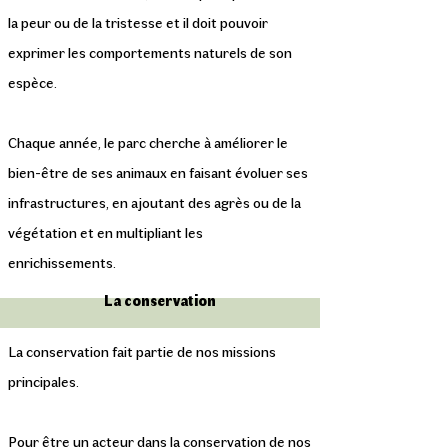
la peur ou de la tristesse et il doit pouvoir
exprimer les comportements naturels de son
espèce.
Chaque année, le parc cherche à améliorer le
bien-être de ses animaux en faisant évoluer ses
infrastructures, en ajoutant des agrès ou de la
végétation et en multipliant les
enrichissements.
La conservation
La conservation fait partie de nos missions
principales.
Pour être un acteur dans la conservation de nos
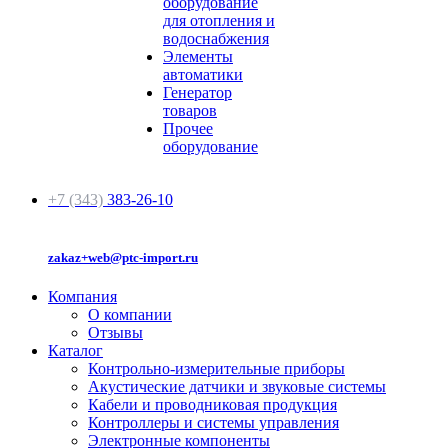
оборудование
для отопления и
водоснабжения
Элементы
автоматики
Генератор
товаров
Прочее
оборудование
+7 (343)
383-26-10
zakaz+web@ptc-import.ru
Компания
О компании
Отзывы
Каталог
Контрольно-измерительные приборы
Акустические датчики и звуковые системы
Кабели и проводниковая продукция
Контроллеры и системы управления
Электронные компоненты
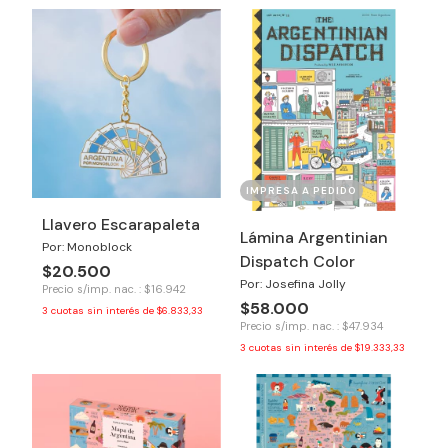
IMPRESA A PEDIDO
Llavero Escarapaleta
Lámina Argentinian
Por: Monoblock
Dispatch Color
$20.500
Por: Josefina Jolly
Precio s/imp. nac. : $16.942
$58.000
3
cuotas sin interés de
$6.833,33
Precio s/imp. nac. : $47.934
3
cuotas sin interés de
$19.333,33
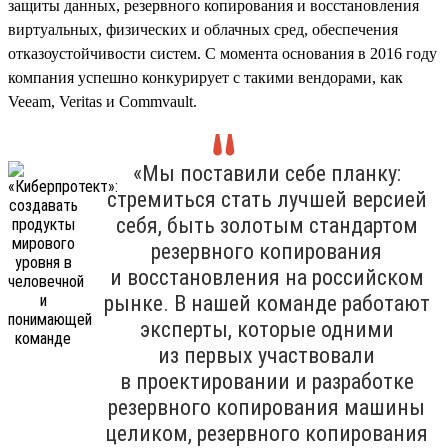
защиты данных, резервного копирования и восстановления
виртуальных, физических и облачных сред, обеспечения
отказоустойчивости систем. С момента основания в 2016 году
компания успешно конкурирует с такими вендорами, как
Veeam, Veritas и Commvault.
«Мы поставили себе планку:
стремиться стать лучшей версией
себя, быть золотым стандартом
резервного копирования
и восстановления на российском
рынке. В нашей команде работают
эксперты, которые одними
из первых участвовали
в проектировании и разработке
резервного копирования машины
целиком, резервного копирования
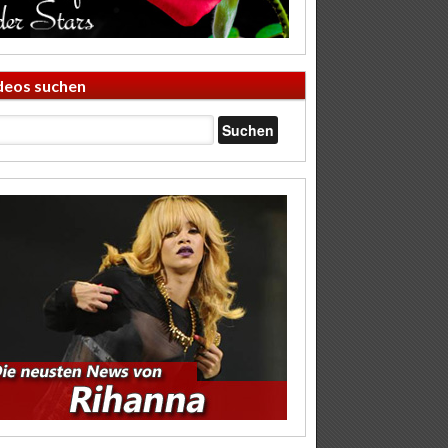
deos suchen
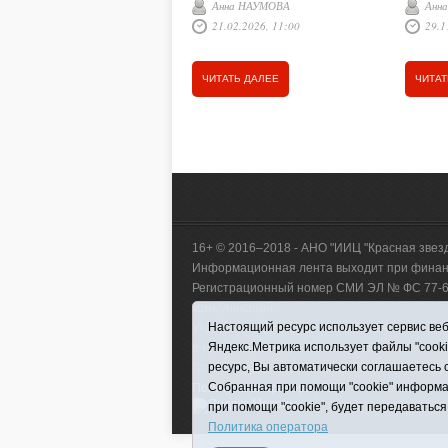
Анна НАУМОВА
Анн
Андрея
хорошо подготовленных
21.02.2026, 11:00
29.1
районн
медицинских сестёр,
Никола
обладающая при этом
отдела
организаторскими
ЧИТАТЬ ДАЛЕЕ
ЧИТАТ
населе
способностями. Главную
предст
медицинскую сестру больницы
движен
фактически можно назвать её
Галины
хозяйкой. От неё зависит многое,
переда
в особенности чистота, уют и
поздра
порядок во всех помещениях
презид
отделения, качество ухода за
Путина,
больными.
16+ © 2016–2018 - АНО "ИИЦ "Красная звез
Информационная лента выходит при финанс
Регистрационный номер СМИ ЭЛ № ФС 77-660
коммуникаций.
Настоящий ресурс использует сервис веб-
Учредитель (соучредители) Автономная нек
Яндекс.Метрика использует файлы "cook
р-н, с. Викулово, ул. Ленина, д. 5).
ресурс, Вы автоматически соглашаетесь 
Главный редактор Антюхова Светлана Влад
Собранная при помощи "cookie" информа
Политика оператора
|
RSS
при помощи "cookie", будет передаваться
Политика оператора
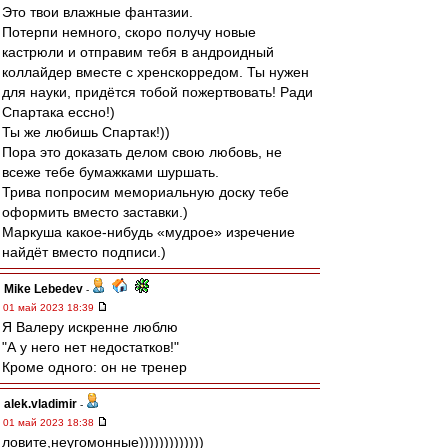
Это твои влажные фантазии.
Потерпи немного, скоро получу новые
кастрюли и отправим тебя в андроидный
коллайдер вместе с хренскорредом. Ты нужен
для науки, придётся тобой пожертвовать! Ради
Спартака ессно!)
Ты же любишь Спартак!))
Пора это доказать делом свою любовь, не
всеже тебе бумажками шуршать.
Трива попросим мемориальную доску тебе
оформить вместо заставки.)
Маркуша какое-нибудь «мудрое» изречение
найдёт вместо подписи.)
Mike Lebedev
-
01 май 2023 18:39
Я Валеру искренне люблю
"А у него нет недостатков!"
Кроме одного: он не тренер
alek.vladimir
-
01 май 2023 18:38
ловите,неугомонные)))))))))))))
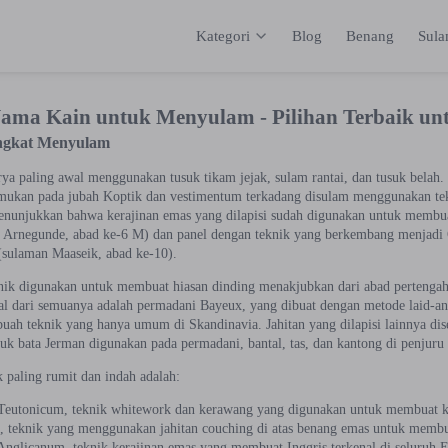
Kategori
Blog
Benang
Sul
Kategori
Inspirasi
Katalog
Keranja
ma Kain untuk Menyulam - Pilihan Terbaik un
ingkat Menyulam
rya paling awal menggunakan tusuk tikam jejak, sulam rantai, dan tusuk belah
emukan pada jubah Koptik dan vestimentum terkadang disulam menggunakan tekn
nunjukkan bahwa kerajinan emas yang dilapisi sudah digunakan untuk membuat
 Arnegunde, abad ke-6 M) dan panel dengan teknik yang berkembang menjadi
(sulaman Maaseik, abad ke-10).
nik digunakan untuk membuat hiasan dinding menakjubkan dari abad pertengaha
nal dari semuanya adalah permadani Bayeux, yang dibuat dengan metode laid-an
buah teknik yang hanya umum di Skandinavia. Jahitan yang dilapisi lainnya dis
suk bata Jerman digunakan pada permadani, bantal, tas, dan kantong di penjuru
 paling rumit dan indah adalah:
Teutonicum, teknik whitework dan kerawang yang digunakan untuk membuat ka
é, teknik yang menggunakan jahitan couching di atas benang emas untuk membu
nglicanum, teknik kerajinan emas yang membuat Inggris terkenal di seluruh 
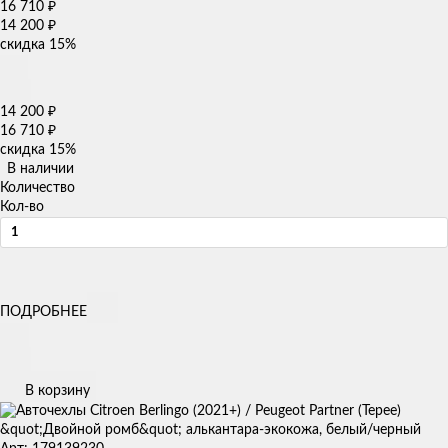
16 710
₽
14 200
₽
скидка
15%
14 200
₽
16 710
₽
скидка
15%
В наличии
Количество
Кол-во
ПОДРОБНЕЕ
В корзину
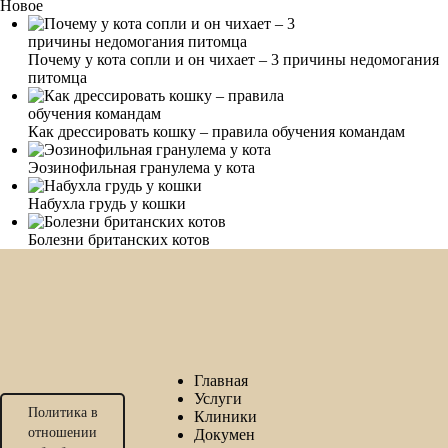
Новое
Почему у кота сопли и он чихает – 3 причины недомогания
питомца
Как дрессировать кошку – правила обучения командам
Эозинофильная гранулема у кота
Набухла грудь у кошки
Болезни британских котов
Главная
Услуги
Политика в
Клиники
отношении
Докумен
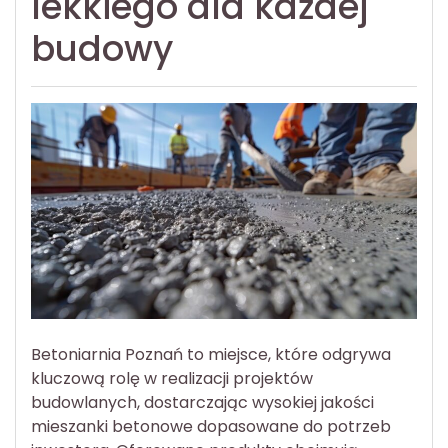
lekkiego dla każdej
budowy
Betoniarnia Poznań to miejsce, które odgrywa
kluczową rolę w realizacji projektów
budowlanych, dostarczając wysokiej jakości
mieszanki betonowe dopasowane do potrzeb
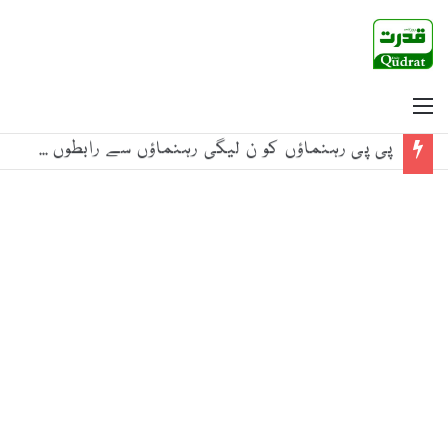
Menu
پی پی رہنماؤں کو ن لیگی رہنماؤں سے رابطوں سے گریز کی ہدایت جاری، ذرائع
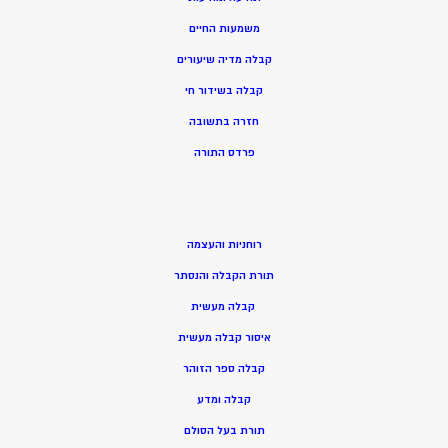
משמעות החיים
קבלה מדיה שיעורים
קבלה בשידור חי
חזרה בתשובה
פרדס התורה
רוחניות והעצמה
תורת הקבלה והנסתר
קבלה מעשית
איסור קבלה מעשית
קבלה ספר הזוהר
קבלה ומדע
תורת בעל הסולם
--
WHAT THE TASK ASKS - No pictures belong in the answer; copy all other parts of the listing exactly.

WORKED SOLUTION -
la peur ou de la tristesse et il doit pouvoir
exprimer les comportements naturels de son
espèce.
Chaque année, le parc cherche à améliorer le
bien-être de ses animaux en faisant évoluer ses
infrastructures, en ajoutant des agrès ou de la
végétation et en multipliant les
enrichissements.
La conservation
La conservation fait partie de nos missions
principales.
Pour être un acteur dans la conservation de nos
оборудование
для отопления и
водоснабжения
Элементы
автоматики
Генератор
товаров
Прочее
оборудование
+7 (343)
383-26-10
zakaz+web@ptc-import.ru
Компания
О компании
Отзывы
Каталог
Контрольно-измерительные приборы
Акустические датчики и звуковые системы
Кабели и проводниковая продукция
Контроллеры и системы управления
Электронные компоненты
IMPRESA A PEDIDO
Llavero Escarapaleta
Lámina Argentinian
Por: Monoblock
Dispatch Color
$20.500
Por: Josefina Jolly
Precio s/imp. nac. : $16.942
$58.000
3
cuotas sin interés de
$6.833,33
Precio s/imp. nac. : $47.934
3
cuotas sin interés de
$19.333,33
защиты данных, резервного копирования и восстановления
виртуальных, физических и облачных сред, обеспечения
отказоустойчивости систем. С момента основания в 2016 году
компания успешно конкурирует с такими вендорами, как
Veeam, Veritas и Commvault.
«Мы поставили себе планку:
стремиться стать лучшей версией
себя, быть золотым стандартом
резервного копирования
и восстановления на российском
рынке. В нашей команде работают
эксперты, которые одними
из первых участвовали
в проектировании и разработке
резервного копирования машины
целиком, резервного копирования
deos suchen
Анна НАУМОВА
Анн
Андрея
хорошо подготовленных
21.02.2026, 11:00
29.1
районн
медицинских сестёр,
Никола
обладающая при этом
отдела
организаторскими
ЧИТАТЬ ДАЛЕЕ
ЧИТАТ
населе
способностями. Главную
предст
медицинскую сестру больницы
движен
фактически можно назвать её
Галины
хозяйкой. От неё зависит многое,
переда
в особенности чистота, уют и
поздра
порядок во всех помещениях
презид
отделения, качество ухода за
Путина,
больными.
16+ © 2016–2018 - АНО "ИИЦ "Красная звез
Информационная лента выходит при финанс
Регистрационный номер СМИ ЭЛ № ФС 77-660
коммуникаций.
Настоящий ресурс использует сервис веб-
Учредитель (соучредители) Автономная нек
Яндекс.Метрика использует файлы "cook
р-н, с. Викулово, ул. Ленина, д. 5).
ресурс, Вы автоматически соглашаетесь 
Главный редактор Антюхова Светлана Влад
Собранная при помощи "cookie" информа
Политика оператора
|
RSS
при помощи "cookie", будет передаваться
Политика оператора
Это твои влажные фантазии.
Потерпи немного, скоро получу новые
кастрюли и отправим тебя в андроидный
коллайдер вместе с хренскорредом. Ты нужен
для науки, придётся тобой пожертвовать! Ради
Спартака ессно!)
Ты же любишь Спартак!))
Пора это доказать делом свою любовь, не
всеже тебе бумажками шуршать.
Трива попросим мемориальную доску тебе
оформить вместо заставки.)
Маркуша какое-нибудь «мудрое» изречение
найдёт вместо подписи.)
Mike Lebedev
-
01 май 2023 18:39
Я Валеру искренне люблю
"А у него нет недостатков!"
Кроме одного: он не тренер
alek.vladimir
-
01 май 2023 18:38
ловите,неугомонные)))))))))))))
Kategori
Blog
Benang
Sul
Kategori
Inspirasi
Katalog
Keranja
ma Kain untuk Menyulam - Pilihan Terbaik un
ingkat Menyulam
rya paling awal menggunakan tusuk tikam jejak, sulam rantai, dan tusuk belah
emukan pada jubah Koptik dan vestimentum terkadang disulam menggunakan tekn
nunjukkan bahwa kerajinan emas yang dilapisi sudah digunakan untuk membuat
 Arnegunde, abad ke-6 M) dan panel dengan teknik yang berkembang menjadi
(sulaman Maaseik, abad ke-10).
nik digunakan untuk membuat hiasan dinding menakjubkan dari abad pertengaha
nal dari semuanya adalah permadani Bayeux, yang dibuat dengan metode laid-an
buah teknik yang hanya umum di Skandinavia. Jahitan yang dilapisi lainnya dis
suk bata Jerman digunakan pada permadani, bantal, tas, dan kantong di penjuru
 paling rumit dan indah adalah:
Teutonicum, teknik whitework dan kerawang yang digunakan untuk membuat ka
é, teknik yang menggunakan jahitan couching di atas benang emas untuk membu
nglicanum, teknik kerajinan emas yang membuat Inggris terkenal di seluruh 
16 710
₽
14 200
₽
скидка
15%
14 200
₽
16 710
₽
скидка
15%
В наличии
Количество
Кол-во
ПОДРОБНЕЕ
В корзину
Новое
Почему у кота сопли и он чихает – 3 причины недомогания
питомца
Как дрессировать кошку – правила обучения командам
Эозинофильная гранулема у кота
Набухла грудь у кошки
Болезни британских котов
Главная
Услуги
Политика в
Клиники
отношении
Докумен
lekkiego dla każdej
budowy
Betoniarnia Poznań to miejsce, które odgrywa
kluczową rolę w realizacji projektów
budowlanych, dostarczając wysokiej jakości
mieszanki betonowe dopasowane do potrzeb
Menu
پی پی رہنماؤں کو ن لیگی رہنماؤں سے رابطوں سے گریز کی ہدایت جاری، ذرائع
משמעות החיים
קבלה מדיה שיעורים
קבלה בשידור חי
חזרה בתשובה
פרדס התורה
רוחניות והעצמה
תורת הקבלה והנסתר
קבלה מעשית
איסור קבלה מעשית
קבלה ספר הזוהר
קבלה ומדע
תורת בעל הסולם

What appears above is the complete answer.